The poem "The Jackdaw of Rheims" by English writer Richard Barham, published in 1837 (and in The Ingoldsby Legends of 1840), concludes "It's the custom, at Rome, new names to bestow, So they canonized him by the name of Jim Crow!".

By 1838, and through to the end of the 19th century, the term "Jim Crow" was used as an abusive term towards black people, well before it became associated with Jim Crow laws.

The "Jim Crow" character as portrayed by Rice popularized the perception of African-Americans as lazy, untrustworthy, unintelligent, and unworthy of social participation. Rice's performances helped to popularize American minstrelsy, in which performers imitated Rice's blackface and stereotypical mannerisms, touring around the United States. Those performers spread the racist depiction of the character across the United States, contributing to white Americans' negative view of African-American character and work ethic.

In Nathaniel Hawthorne's The House of the Seven Gables (1851), a young schoolboy buys gingerbread "Jim Crow" cookies for a penny each.

In The Twinkle Tales children's fantasy novellas by L. Frank Baum, the primary antagonist of one story is a literal crow named Jim Crow. He is portrayed as an unrepentant criminal with all the negative qualities of stereotypical black characters.

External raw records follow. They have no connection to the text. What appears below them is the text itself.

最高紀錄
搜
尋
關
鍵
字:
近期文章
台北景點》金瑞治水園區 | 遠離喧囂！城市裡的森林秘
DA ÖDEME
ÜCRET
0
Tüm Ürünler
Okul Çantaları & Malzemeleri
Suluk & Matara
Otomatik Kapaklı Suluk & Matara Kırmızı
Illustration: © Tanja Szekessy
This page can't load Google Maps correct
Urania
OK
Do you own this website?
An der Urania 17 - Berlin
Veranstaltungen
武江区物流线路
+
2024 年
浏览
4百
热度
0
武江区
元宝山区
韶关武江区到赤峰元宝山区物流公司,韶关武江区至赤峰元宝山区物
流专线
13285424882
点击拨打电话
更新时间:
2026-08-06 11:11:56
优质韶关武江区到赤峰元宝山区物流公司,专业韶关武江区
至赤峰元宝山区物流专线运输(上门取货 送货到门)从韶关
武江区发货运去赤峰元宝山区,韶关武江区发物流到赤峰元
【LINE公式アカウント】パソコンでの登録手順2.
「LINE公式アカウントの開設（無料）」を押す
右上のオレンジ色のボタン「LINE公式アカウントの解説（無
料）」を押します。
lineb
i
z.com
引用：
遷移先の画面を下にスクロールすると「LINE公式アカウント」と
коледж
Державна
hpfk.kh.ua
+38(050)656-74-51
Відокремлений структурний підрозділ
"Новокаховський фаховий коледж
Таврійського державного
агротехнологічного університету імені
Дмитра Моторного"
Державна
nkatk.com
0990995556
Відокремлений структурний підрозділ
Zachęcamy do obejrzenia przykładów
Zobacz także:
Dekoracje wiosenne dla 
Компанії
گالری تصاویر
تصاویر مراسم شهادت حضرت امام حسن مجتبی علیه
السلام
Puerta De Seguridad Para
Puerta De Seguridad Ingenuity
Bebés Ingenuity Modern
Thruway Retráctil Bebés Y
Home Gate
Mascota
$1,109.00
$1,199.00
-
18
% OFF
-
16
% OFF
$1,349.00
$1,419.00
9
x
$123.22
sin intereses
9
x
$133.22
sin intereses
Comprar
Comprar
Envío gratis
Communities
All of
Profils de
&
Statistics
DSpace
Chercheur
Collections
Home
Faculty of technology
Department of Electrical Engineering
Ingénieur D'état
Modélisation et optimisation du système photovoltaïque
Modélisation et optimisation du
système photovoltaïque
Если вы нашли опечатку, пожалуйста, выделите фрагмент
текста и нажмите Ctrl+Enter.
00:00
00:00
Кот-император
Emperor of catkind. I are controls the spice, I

A character in the 1941 Walt Disney animated feature film Dumbo, a literal crow, was originally named "Jim Crow" on the original model sheets, although his name is never mentioned in the film. The character was renamed in the 1950s to "Dandy Crow" in attempt to avoid controversy. Floyd Norman, the first African-American animator hired at Walt Disney Productions during the 1950s, defended the character in an article entitled Black Crows and Other PC Nonsense, saying that the original name 'Jim Crow' was "taking a cartoony jab at the oppressive Jim Crow laws in the South".

Garry Trudeau's comic strip Doonesbury has a recurring character named Jimmy Crow. He appears in the form of a literal crow but is an allegorical personification of racial hatred and injustice.

In the music video for Childish Gambino's "This Is America", Gambino shoots a man in the head while posing like a Jim Crow caricature.

In Target's 2026 Halloween collection, a costume was released that had similarities to the character. It was removed from their shops and website after much criticism online.